Take, for instance, the recent case of the ongoing dharnas (sit-ins) in the national capital, subsequent to the long march from Lahore to Islamabad. The nadir of safety and dignity of the media in Pakistan came in the form of a full-scale invasion and assault on the headquarters of the state-run Pakistan Television (PTV). The attackers were armed with sticks and they beat the staff, damaged the studios and its equipment and the cut communication links, causing a disruption in transmission, as indicated by news reports. Despite the fact that the armed forces eventually brought the situation under control, the capability of dissenters to get inside a government building and cause such mayhem is indeed a major cause for concern. A few columnists quoting the opposition have come under attack. Against this backdrop of turmoil, death threats have been sent to veteran columnist and analyst Kamran Shafi, who has been critical of the ongoing sit-in opposition to the government.

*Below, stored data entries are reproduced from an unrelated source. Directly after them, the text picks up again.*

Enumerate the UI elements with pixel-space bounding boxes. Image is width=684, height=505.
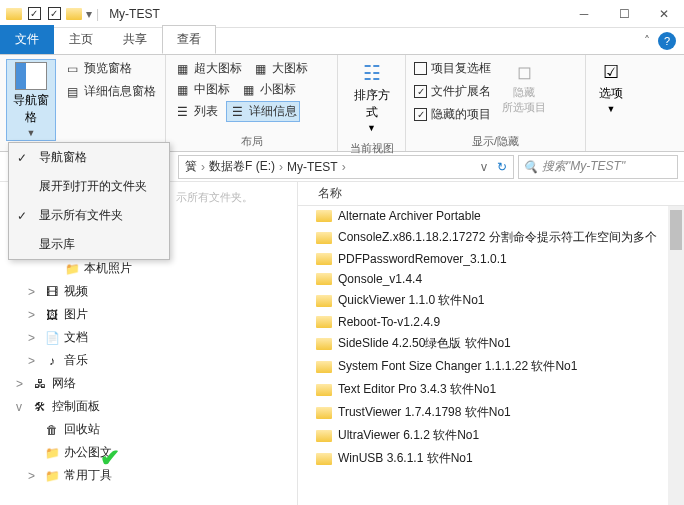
tree-node-label: 回收站 <box>64 421 100 438</box>
tree-node[interactable]: >🖼图片 <box>0 303 297 326</box>
crumb-sep[interactable]: › <box>199 160 207 174</box>
minimize-button[interactable]: ─ <box>564 0 604 28</box>
tab-view[interactable]: 查看 <box>162 25 216 54</box>
file-row[interactable]: QuickViewer 1.1.0 软件No1 <box>298 289 684 312</box>
file-row[interactable]: ConsoleZ.x86.1.18.2.17272 分割命令提示符工作空间为多个 <box>298 226 684 249</box>
lg-icon: ▦ <box>252 61 268 77</box>
xl-icon: ▦ <box>174 61 190 77</box>
tree-node[interactable]: 📁本机照片 <box>0 257 297 280</box>
help-button[interactable]: ? <box>658 32 676 50</box>
folder-icon: 📁 <box>64 262 80 276</box>
options-button[interactable]: ☑ 选项 ▼ <box>592 59 630 116</box>
tab-home[interactable]: 主页 <box>54 25 108 54</box>
md-icon: ▦ <box>174 82 190 98</box>
hide-selected-button[interactable]: ◻ 隐藏 所选项目 <box>499 59 549 117</box>
expand-icon[interactable]: > <box>28 308 40 322</box>
layout-lg-label: 大图标 <box>272 60 308 77</box>
collapse-ribbon-icon[interactable]: ˄ <box>644 34 650 48</box>
tree-node-label: 图片 <box>64 306 88 323</box>
checkbox-icon: ✓ <box>414 85 427 98</box>
tree-node[interactable]: v🛠控制面板 <box>0 395 297 418</box>
tab-file[interactable]: 文件 <box>0 25 54 54</box>
qa-checkbox-2[interactable]: ✓ <box>46 6 62 22</box>
layout-list[interactable]: ☰列表 <box>172 101 220 122</box>
column-header-name[interactable]: 名称 <box>298 182 684 206</box>
file-row[interactable]: System Font Size Changer 1.1.1.22 软件No1 <box>298 355 684 378</box>
tree-node[interactable]: >🎞视频 <box>0 280 297 303</box>
app-folder-icon <box>6 8 22 20</box>
chevron-down-icon: ▼ <box>27 128 36 138</box>
expand-icon[interactable]: > <box>16 377 28 391</box>
tab-share[interactable]: 共享 <box>108 25 162 54</box>
checkbox-icon: ✓ <box>414 108 427 121</box>
expand-icon[interactable]: > <box>28 285 40 299</box>
file-row[interactable]: WinUSB 3.6.1.1 软件No1 <box>298 447 684 470</box>
breadcrumb[interactable]: 簧› 数据卷F (E:)› My-TEST› v ↻ <box>178 155 514 179</box>
close-button[interactable]: ✕ <box>644 0 684 28</box>
layout-details[interactable]: ☰详细信息 <box>226 101 300 122</box>
dd-expand[interactable]: 展开到打开的文件夹 <box>9 172 169 201</box>
checkboxes-label: 项目复选框 <box>431 60 491 77</box>
expand-icon[interactable]: > <box>28 354 40 368</box>
hide-selected-label: 隐藏 所选项目 <box>502 85 546 115</box>
crumb-0[interactable]: 簧 <box>183 158 199 175</box>
vertical-scrollbar[interactable] <box>668 206 684 505</box>
check-icon: ✓ <box>17 151 31 165</box>
tree-node[interactable]: 📁办公图文 <box>0 441 297 464</box>
layout-xl[interactable]: ▦超大图标 <box>172 59 244 78</box>
layout-sm[interactable]: ▦小图标 <box>238 80 298 99</box>
tree-node[interactable]: >📁常用丁具 <box>0 464 297 487</box>
file-row[interactable]: Reboot-To-v1.2.4.9 <box>298 312 684 332</box>
file-row[interactable]: PDFPasswordRemover_3.1.0.1 <box>298 249 684 269</box>
crumb-sep[interactable]: › <box>340 160 348 174</box>
folder-icon <box>316 316 332 328</box>
hidden-label: 隐藏的项目 <box>431 106 491 123</box>
layout-md[interactable]: ▦中图标 <box>172 80 232 99</box>
layout-details-label: 详细信息 <box>249 103 297 120</box>
folder-icon <box>316 361 332 373</box>
expand-icon[interactable]: > <box>28 331 40 345</box>
hidden-items[interactable]: ✓隐藏的项目 <box>412 105 493 124</box>
tree-node[interactable]: >📄文档 <box>0 326 297 349</box>
refresh-icon[interactable]: ↻ <box>495 160 509 174</box>
checkbox-icon <box>414 62 427 75</box>
folder-icon <box>316 210 332 222</box>
qa-checkbox-1[interactable]: ✓ <box>26 6 42 22</box>
tree-node[interactable]: >🖧网络 <box>0 372 297 395</box>
file-row[interactable]: Alternate Archiver Portable <box>298 206 684 226</box>
file-name: WinUSB 3.6.1.1 软件No1 <box>338 450 473 467</box>
recycle-icon: 🗑 <box>44 423 60 437</box>
qa-dropdown[interactable]: ▾ <box>86 7 92 21</box>
file-row[interactable]: Qonsole_v1.4.4 <box>298 269 684 289</box>
file-row[interactable]: Text Editor Pro 3.4.3 软件No1 <box>298 378 684 401</box>
crumb-2[interactable]: My-TEST <box>285 160 340 174</box>
folder-icon <box>316 384 332 396</box>
preview-pane-button[interactable]: ▭ 预览窗格 <box>62 59 158 78</box>
scrollbar-thumb[interactable] <box>670 210 682 250</box>
crumb-sep[interactable]: › <box>277 160 285 174</box>
file-row[interactable]: SideSlide 4.2.50绿色版 软件No1 <box>298 332 684 355</box>
crumb-1[interactable]: 数据卷F (E:) <box>207 158 277 175</box>
file-row[interactable]: UltraViewer 6.1.2 软件No1 <box>298 424 684 447</box>
maximize-button[interactable]: ☐ <box>604 0 644 28</box>
file-list[interactable]: 名称 Alternate Archiver PortableConsoleZ.x… <box>298 182 684 505</box>
tree-node[interactable]: >♪音乐 <box>0 349 297 372</box>
dd-showlib[interactable]: 显示库 <box>9 230 169 259</box>
nav-pane-button[interactable]: 导航窗格 ▼ <box>6 59 56 141</box>
video-icon: 🎞 <box>44 285 60 299</box>
search-icon: 🔍 <box>523 160 538 174</box>
search-input[interactable]: 🔍 搜索"My-TEST" <box>518 155 678 179</box>
file-ext[interactable]: ✓文件扩展名 <box>412 82 493 101</box>
layout-lg[interactable]: ▦大图标 <box>250 59 310 78</box>
expand-icon[interactable]: > <box>28 469 40 483</box>
dd-showall[interactable]: ✓显示所有文件夹 <box>9 201 169 230</box>
tree-node[interactable]: 🗑回收站 <box>0 418 297 441</box>
dd-navpane[interactable]: ✓导航窗格 <box>9 143 169 172</box>
item-checkboxes[interactable]: 项目复选框 <box>412 59 493 78</box>
crumb-dropdown[interactable]: v <box>479 160 489 174</box>
sort-button[interactable]: ☷ 排序方式 ▼ <box>347 59 397 135</box>
file-row[interactable]: TrustViewer 1.7.4.1798 软件No1 <box>298 401 684 424</box>
expand-icon[interactable]: v <box>16 400 28 414</box>
window-title: My-TEST <box>109 7 160 21</box>
details-pane-button[interactable]: ▤ 详细信息窗格 <box>62 82 158 101</box>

It ought to be recorded that nation states cannot keep imposing restrictions on the freedom of expression. Freedom of expression is open to abuse by certain elements in society and that may result in negative consequences for the nation. Nothing should be communicated as it were, which may appear as slander against somebody, may act as an affront to the personality of an individual or may provoke somebody to violent demonstrations causing loss of property and life or injury. These are matters of self-restraint and discipline that the press must exhibit and demonstrate to help itself mature and grow in stature and in order so that it may have a role in a free and fair society, where one may speak one’s mind and may have acceptance and trust towards engaging in a true dialogue.